Este Santos, primo del otro, el Premio Nobel de la Paz, le encomendó a Mancuso organizar uno de los frentes más siniestros del paramilitarismo (el llamado Bloque Capital), que al entrar en operación causó muerte y terror nada menos que en la capital colombiana y sus alrededores. Ese Santos es un sujeto tan patético, que el mismo Mancuso lo ha señalado –desde hace años, no ahora– como autor intelectual del asesinato del humorista Jaime Garzón. Y que conste que para mandar a matar a alguien como Garzón, un alma buena y un prodigio de fresca inteligencia, había que ser bien “juepú”, para decirlo en jerga de los vecinos.
Luego este mismo sujeto fue uno de los más activos agentes internacionales a favor de un golpe de Estado en Venezuela y de toda la patraña del gobierno encargado, eso sí, vestido de impoluto diplomático y blandiendo su condición de periodista.
[Sólo a título anecdótico, «el Pacho» llevó a Mancuso a El Tiempo a dictarles un taller a los editores y coordinadores. Cabe suponer que fue sobre cómo cortar con motosierra noticias demasiado largas o comprometedoras].
¿De quién son aliados?
Pero, subrayemos lo que nos toca más directamente: todos esos criminales (Uribe, los varios Santos, Iván Duque, Mancuso y los demás) son amigos del alma de los dirigentes de la oposición radical venezolana, en especial de los que protagonizaron el nefasto episodio del interinato.
Leopoldo López, Julio Borges, Juan Guaidó, Tomás Guanipa, Carlos Vecchio, David Smolansky y Freddy Guevara (para nombrar solo algunos) son admiradores y aspirantes a émulos de los políticos paracos de la nación hermana.
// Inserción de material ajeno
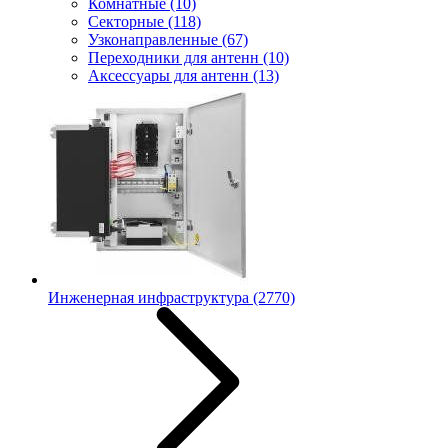
Комнатные
(10)
Секторные
(118)
Узконаправленные
(67)
Переходники для антенн
(10)
Аксессуары для антенн
(13)
Инженерная инфраструктура
(2770)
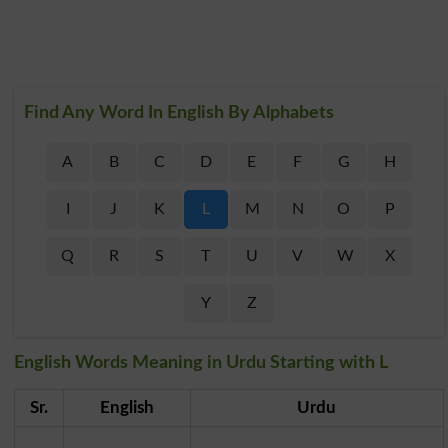
Find Any Word In English By Alphabets
A
B
C
D
E
F
G
H
I
J
K
L
M
N
O
P
Q
R
S
T
U
V
W
X
Y
Z
English Words Meaning in Urdu Starting with L
Sr.
English
Urdu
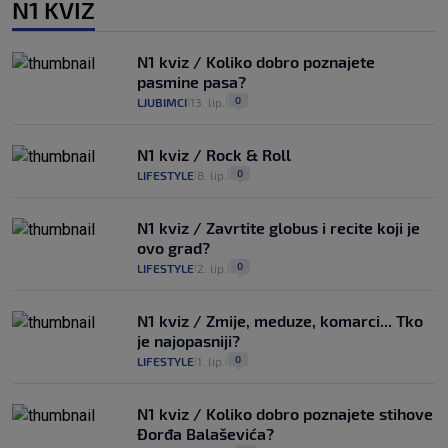
N1 KVIZ
N1 kviz / Koliko dobro poznajete
pasmine pasa?
0
LJUBIMCI
13. lip.
|
|
N1 kviz / Rock & Roll
0
LIFESTYLE
8. lip.
|
|
N1 kviz / Zavrtite globus i recite koji je
ovo grad?
0
LIFESTYLE
2. lip.
|
|
N1 kviz / Zmije, meduze, komarci... Tko
je najopasniji?
0
LIFESTYLE
1. lip.
|
|
N1 kviz / Koliko dobro poznajete stihove
Đorđa Balaševića?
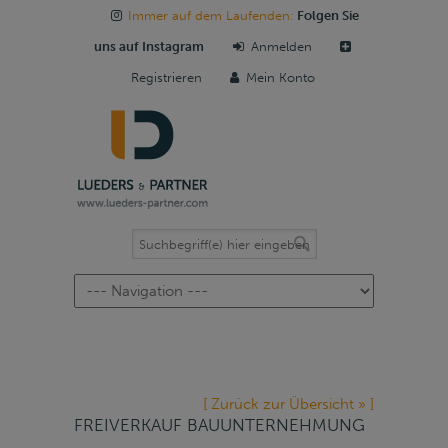
Immer auf dem Laufenden:
Folgen Sie
uns auf Instagram
Anmelden
Registrieren
Mein Konto
Navigation
[ Zurück zur Übersicht » ]
FREIVERKAUF BAUUNTERNEHMUNG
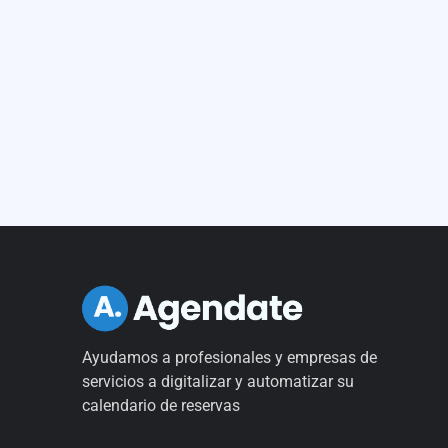
Ayudamos a profesionales y empresas de
servicios a digitalizar y automatizar su
calendario de reservas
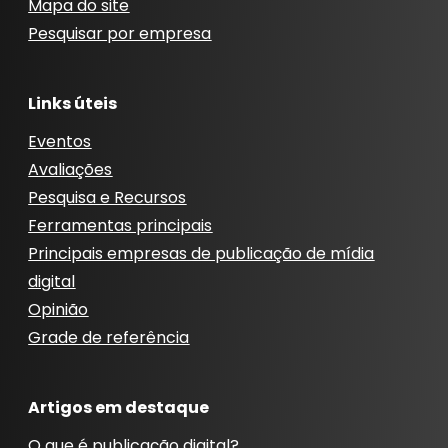
Mapa do site
Pesquisar por empresa
Links úteis
Eventos
Avaliações
Pesquisa e Recursos
Ferramentas principais
Principais empresas de publicação de mídia
digital
Opinião
Grade de referência
Artigos em destaque
O que é publicação digital?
Y si hablamos de María Corina Machado, ya hasta tiene el apoyo del famoso Matarife, así que no hacen falta más pruebas.
Esa cáfila de líderes cree que la solución para Venezuela es asumir la ruta colombiana de exterminio del enemigo mediante organizaciones paraestatales que puedan actuar al margen de la ley, de los derechos humanos y de todo lo demás que los políticos bien vestidos y perfumados proclaman en sus discursos.
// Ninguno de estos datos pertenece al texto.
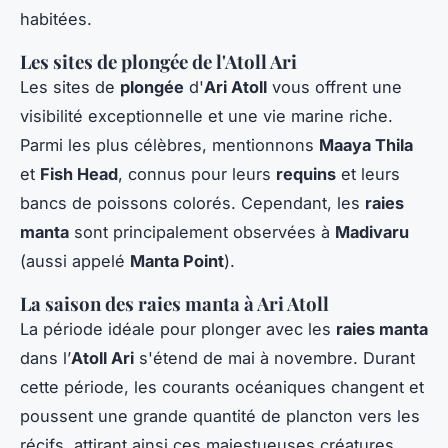
habitées.
Les sites de plongée de l'Atoll Ari
Les sites de
plongée
d'
Ari Atoll
vous offrent une
visibilité exceptionnelle et une vie marine riche.
Parmi les plus célèbres, mentionnons
Maaya Thila
et
Fish Head
, connus pour leurs
requins
et leurs
bancs de poissons colorés. Cependant, les
raies
manta
sont principalement observées à
Madivaru
(aussi appelé
Manta Point
).
La saison des raies manta à Ari Atoll
La période idéale pour plonger avec les
raies manta
dans l’
Atoll Ari
s'étend de mai à novembre. Durant
cette période, les courants océaniques changent et
poussent une grande quantité de plancton vers les
récifs, attirant ainsi ces majestueuses créatures.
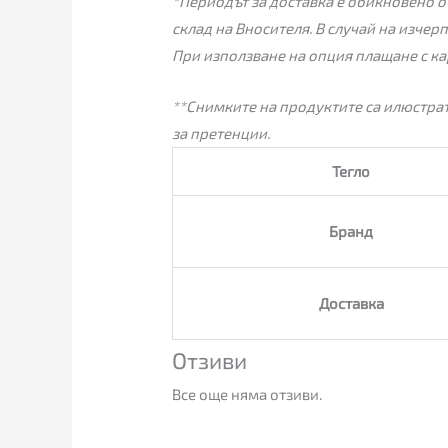
*Периодът за доставка е обикновено от
склад на Вносителя. В случай на изчер
При използване на опция плащане с ка
**Снимките на продуктите са илюстрат
за претенции.
Тегло
Бранд
Доставка
Отзиви
Все още няма отзиви.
No se trata solo de que lo crean. Han intentado poner en marcha ese tipo de acciones desde principios de siglo, cuando incluso importaron paramilitares para desarrollar una operación en la mismísima Caracas y contra el comandante Hugo Chávez. El ya mencionado “cantante” Mancuso dijo que, incluso, los muy demócratas opositores venezolanos, quisieron convencerlos de participar en el magnicidio de Chávez.
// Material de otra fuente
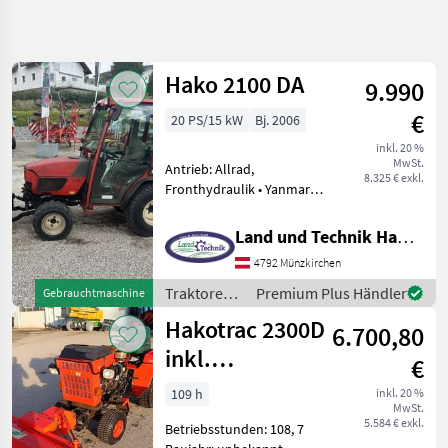
Suche
verfeinern
Hako 2100 DA
9.990
Kategorie
Land
Filter
4
€
20 PS/15 kW
Bj. 2006
4
inkl. 20 %
AKTUELLER
Zurücksetzen
Ergebnisse
MwSt.
Antrieb: Allrad,
PFAD
8.325 € exkl.
anzeigen
Fronthydraulik • Yanmar
Landtechnik
Motor mit 20 PS • Kabine
mit Heizung • Allradantrieb
Traktoren
Land und Technik HandelsgesmbH
• Fronthydraulik •
Spezial Und
4792 Münzkirchen
Kehrmaschine 1100 •
Kleintraktoren
Schneepflug • Salzstreuer
Traktoren /
Premium Plus Händler
Gebrauchtmaschine
Hako
Hako
Hakotrac 2300D
6.700,80
KATEGORIE
inkl.
WÄHLEN
€
Kehrmaschine
109 h
inkl. 20 %
Hako
MwSt.
und hydr. Schn
5.584 € exkl.
Betriebsstunden: 108, 7
Solis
Luego, coleccionaron una ristra de tentativas también muy del estilo paraco, con las guarimbas de 2004, 2014 y 2017; el magnicidio fallido de 2018; los intentos de invasión desde Colombia de 2019 y 2020 y las siempre orquestadas acciones de las megabandas y los “trenes” en Caracas y zonas estratégicas.
Esto se los digo, principalmente, a los pocos lectores rabiosamente escuálidos, pero de buena fe, que pueda tener este texto (uno nunca sabe): la “democracia” que dicen defender estos dirigentes opositores venezolanos es un sistema muy parecido al que implantó Uribe en Colombia durante dos décadas, fundamentado en el asesinato masivo, las fosas comunes, los desplazamientos forzosos de campesinos, los falsos positivos y el funcionamiento de brazos armados ilegales que hagan el trabajo más sucio.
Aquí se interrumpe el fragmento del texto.